Personal information
- Born: 22 June 1995 (age 30) Molde, Norway
- Nationality: Norwegian
- Height: 1.68 m (5 ft 6 in)
- Playing position: Centre back

Club information
- Current club: Storhamar HE
- Number: 25

Youth career
- Years: Team
- –2011: Molde HK

Senior clubs
- Years: Team
- 2011–2021: Molde HK
- 2014: → Tertnes HE (cooperation)
- 2021–2026: Storhamar HE
- 2026–: Molde Elite

National team
- Years: Team / Apps / (Gls)
- 2015–: Norway / 24 / (27)

Medal record
World Championship
| Gold medal – first place | 2025 Germany/Netherlands |  |
European Championship
| Gold medal – first place | 2024 Austria/Hungary/Switzerland |  |
Youth World Championship
| Bronze medal – third place | 2012 Montenegro |  |
Youth European Championship
| Bronze medal – third place | 2011 Czech Republic |  |

= Anniken Obaidli =

Norwegian handball player (born 1995)

Anniken Obaidli (born 22 June 1995) is a Norwegian handball player who plays for Storhamar HE and the Norwegian national team.

She also represented Norway in 2014 Women's Junior World Handball Championship, placing 9th.

She won her first gold medal at the 2024 European Championship, beating Denmark in the final.

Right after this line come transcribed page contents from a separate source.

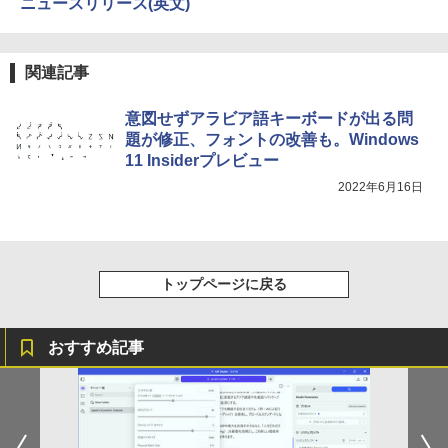
ニュースリリース(英文)
HUNTER×HUNTER モノクロ版 39 (ジャンプ
コミックスDIGITAL)
関連記事
￥572
意図せずアラビア語キーボードが出る問
題が修正、フォントの改善も。Windows
スーパーの裏でヤニ吸うふたり 9巻 (デジタル
11 Insiderプレビュー
版ビッグガンガンコミックス)
2022年6月16日
￥810
トップページに戻る
おすすめ記事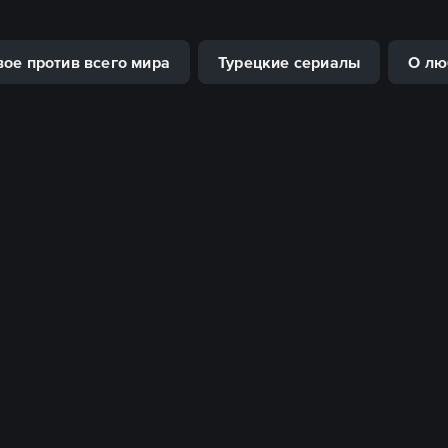
ое против всего мира
Турецкие сериалы
О лю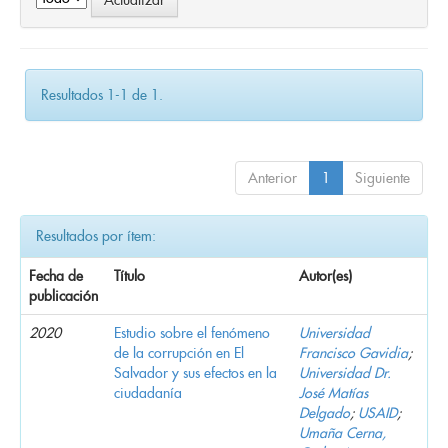
Resultados 1-1 de 1.
Anterior
1
Siguiente
Resultados por ítem:
Fecha de
Título
Autor(es)
publicación
2020
Estudio sobre el fenómeno
Universidad
de la corrupción en El
Francisco Gavidia
;
Salvador y sus efectos en la
Universidad Dr.
ciudadanía
José Matías
Delgado
;
USAID
;
Umaña Cerna,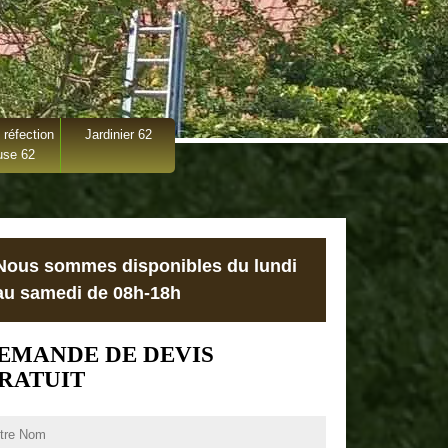
 réfection
Jardinier 62
use 62
Nous sommes disponibles du lundi
au samedi de 08h-18h
EMANDE DE DEVIS
RATUIT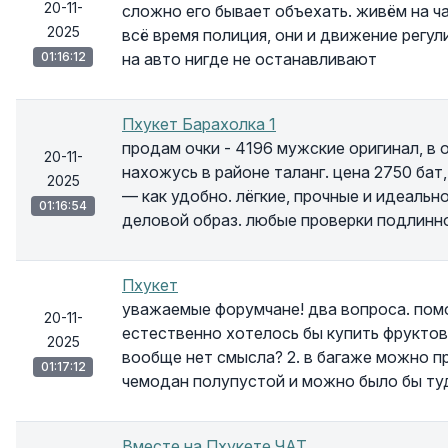
20-11-
сложно его бывает объехать. живём на ча
2025
всё время полиция, они и движение регу
01:16:12
на авто нигде не останавливают
Пхукет Барахолка 1
продам очки - 4196 мужские оригинал, в 
20-11-
нахожусь в районе таланг. цена 2750 бат
2025
— как удобно. лёгкие, прочные и идеально
01:16:54
деловой образ. любые проверки подлинно
Пхукет
уважаемые форумчане! два вопроса. помог
20-11-
естественно хотелось бы купить фруктов.
2025
вообще нет смысла? 2. в багаже можно п
01:17:12
чемодан полупустой и можно было бы ту
Вместе на Пхукете ЧАТ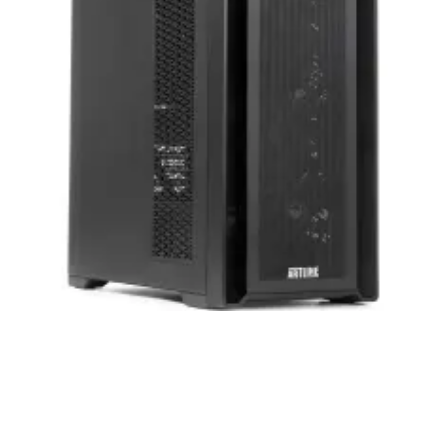
приобретенная вами техника будет служить
вам долгие годы при соблюдении правил
эксплуатации и хранения.
Artline комп'ютери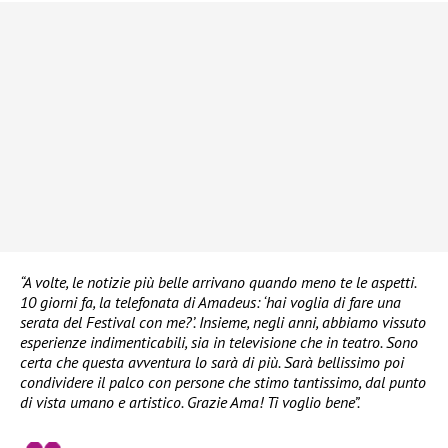
“A volte, le notizie più belle arrivano quando meno te le aspetti.
10 giorni fa, la telefonata di Amadeus: ‘hai voglia di fare una
serata del Festival con me?’. Insieme, negli anni, abbiamo vissuto
esperienze indimenticabili, sia in televisione che in teatro. Sono
certa che questa avventura lo sarà di più. Sarà bellissimo poi
condividere il palco con persone che stimo tantissimo, dal punto
di vista umano e artistico. Grazie Ama! Ti voglio bene”.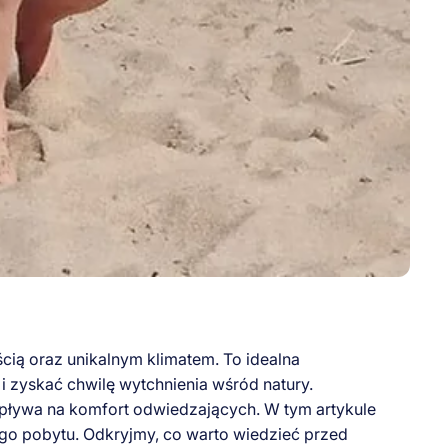
cią oraz unikalnym klimatem. To idealna
i zyskać chwilę wytchnienia wśród natury.
wpływa na komfort odwiedzających. W tym artykule
ego pobytu. Odkryjmy, co warto wiedzieć przed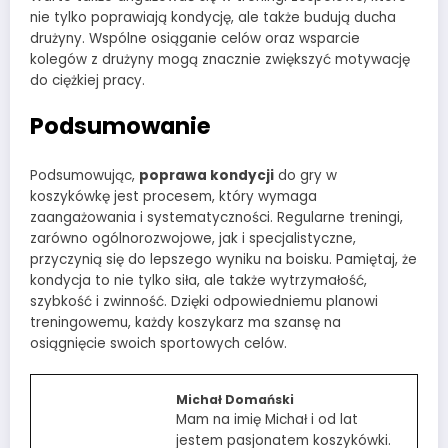
nie tylko poprawiają kondycję, ale także budują ducha
drużyny. Wspólne osiąganie celów oraz wsparcie
kolegów z drużyny mogą znacznie zwiększyć motywację
do ciężkiej pracy.
Podsumowanie
Podsumowując,
poprawa kondycji
do gry w
koszykówkę jest procesem, który wymaga
zaangażowania i systematyczności. Regularne treningi,
zarówno ogólnorozwojowe, jak i specjalistyczne,
przyczynią się do lepszego wyniku na boisku. Pamiętaj, że
kondycja to nie tylko siła, ale także wytrzymałość,
szybkość i zwinność. Dzięki odpowiedniemu planowi
treningowemu, każdy koszykarz ma szansę na
osiągnięcie swoich sportowych celów.
Michał Domański
Mam na imię Michał i od lat
jestem pasjonatem koszykówki.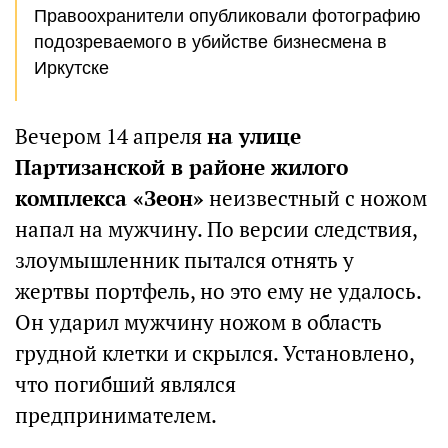
Правоохранители опубликовали фотографию
подозреваемого в убийстве бизнесмена в
Иркутске
Вечером 14 апреля
на улице
Партизанской в районе жилого
комплекса «Зеон»
неизвестный с ножом
напал на мужчину. По версии следствия,
злоумышленник пытался отнять у
жертвы портфель, но это ему не удалось.
Он ударил мужчину ножом в область
грудной клетки и скрылся. Установлено,
что погибший являлся
предпринимателем.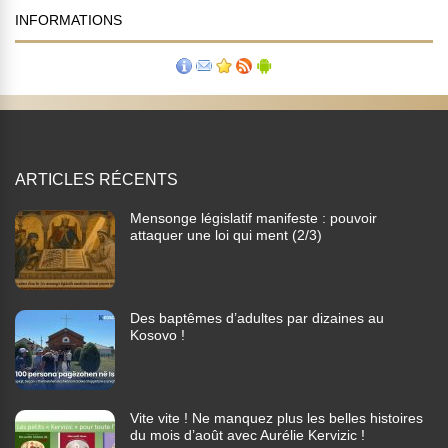
INFORMATIONS
ARTICLES RÉCENTS
Mensonge législatif manifeste : pouvoir
attaquer une loi qui ment (2/3)
Des baptêmes d’adultes par dizaines au
Kosovo !
Vite vite ! Ne manquez plus les belles histoires
du mois d’août avec Aurélie Kervizic !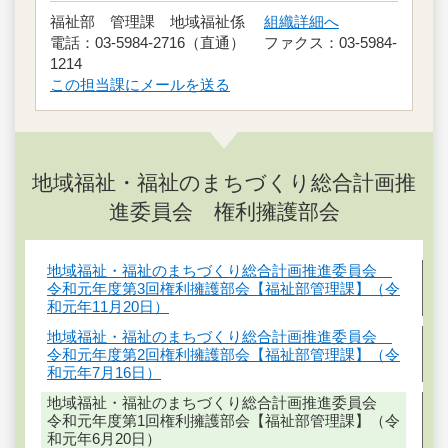
福祉部 管理課 地域福祉係
組織詳細へ
電話：03-5984-2716（直通） ファクス：03-5984-
1214
この担当課にメールを送る
地域福祉・福祉のまちづくり総合計画推
進委員会 権利擁護部会
地域福祉・福祉のまちづくり総合計画推進委員会
令和元年度第3回権利擁護部会【福祉部管理課】（令
和元年11月20日）
地域福祉・福祉のまちづくり総合計画推進委員会
令和元年度第2回権利擁護部会【福祉部管理課】（令
和元年7月16日）
地域福祉・福祉のまちづくり総合計画推進委員会
令和元年度第1回権利擁護部会【福祉部管理課】（令
和元年6月20日）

At the 2025 World Championship she was part of the Norwegian team that won World Championship gold medals.

== Achievements ==
- World Championship:
  - Winner: 2025
- European Championship:
  - Winner: 2024
- Youth European Championship:
  - Bronze Medalist: 2011
- World Youth Championship:
  - Bronze Medalist: 2012
- European Championship:
  - Winner: 2024
- EHF European League:
  - Winner: 2023/2024
- Norwegian League
  - Gold: 2024/2025
  - Silver: 2021/2022, 2022/2023, 2023/2024, 2025/2026
- Norwegian Cup:
  - Winner: 2024, 2025
  - Finalist: 2023/2024

==Individual awards==
- All-Star Centre Back of REMA 1000-ligaen: 2022/2023
- Eliteserien's "public favorite": 2019/2020
- NISO Best Young Player of the Year: 2015/2016
- Best Rookie of Grundigligaen: 2015/2016

== Personal life ==
Her father is from Bahrain. Her younger sister Mona Obaidli is also a handball player, who plays for Danish site Nykøbing Falster Håndboldklub.